Six compagnies maritimes sont particulièrement concernées par cette mise en garde : Algérie Ferries, Nouris Elbahr, Corsica Linea, Baleària, Trasmediterranea et GNV. Ces opérateurs ont reçu l’instruction formelle d’informer systématiquement leur clientèle des restrictions applicables.
Une mesure reconduite pour faciliter le retour de la diaspora
Le dispositif estival s’inscrit dans une politique plus large d’accueil de la communauté algérienne établie à l’étranger. Chaque année, plusieurs millions de membres de la diaspora effectuent la traversée méditerranéenne pour rejoindre leur pays d’origine.
Cette affluence massive concentrée sur quelques semaines nécessite une organisation rigoureuse des capacités portuaires. Les limitations imposées visent à préserver des créneaux pour les véhicules personnels des estivants plutôt que pour les opérations commerciales d’importation.

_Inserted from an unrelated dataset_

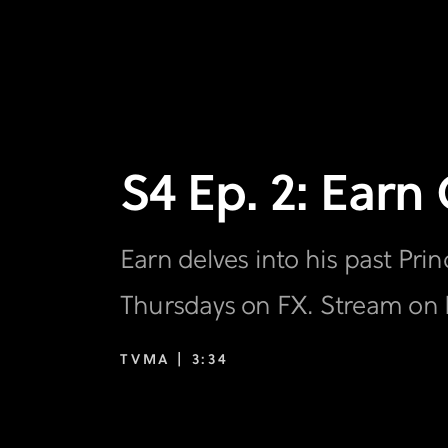
S4 Ep. 2: Earn
Earn delves into his past Pr
Thursdays on FX. Stream on 
TVMA |
3:34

Les autorités rappellent que ces dispositions temporaires n’affectent en rien les droits d’importation en dehors de la période estivale. Dès le 16 septembre, l’ensemble des ports retrouvera son fonctionnement habituel sans aucune restriction particulière.
Cette reconduction des mesures restrictives pour l’été 2026 témoigne de la volonté des autorités algériennes de pérenniser un dispositif estival éprouvé. L’enjeu demeure de concilier les besoins d’importation automobile avec les impératifs d’accueil de plusieurs millions d’Algériens de l’étranger dans des conditions optimales.